_DIRECTIONS FOR THIS TASK_.
Before printing the listing, strip out its pictures and keep everything else exact.

_DATA TO EXAMINE_.

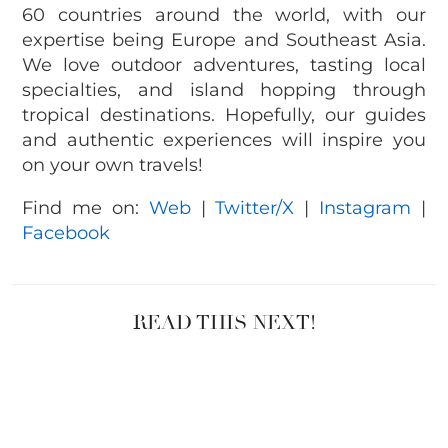
60 countries around the world, with our
expertise being Europe and Southeast Asia.
We love outdoor adventures, tasting local
specialties, and island hopping through
tropical destinations. Hopefully, our guides
and authentic experiences will inspire you
on your own travels!
Find me on:
Web
|
Twitter/X
|
Instagram
|
Facebook
READ THIS NEXT!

_EXPECTED ANSWER_.
60 countries around the world, with our
expertise being Europe and Southeast Asia.
We love outdoor adventures, tasting local
specialties, and island hopping through
tropical destinations. Hopefully, our guides
and authentic experiences will inspire you
on your own travels!
Find me on:
Web
|
Twitter/X
|
Instagram
|
Facebook
READ THIS NEXT!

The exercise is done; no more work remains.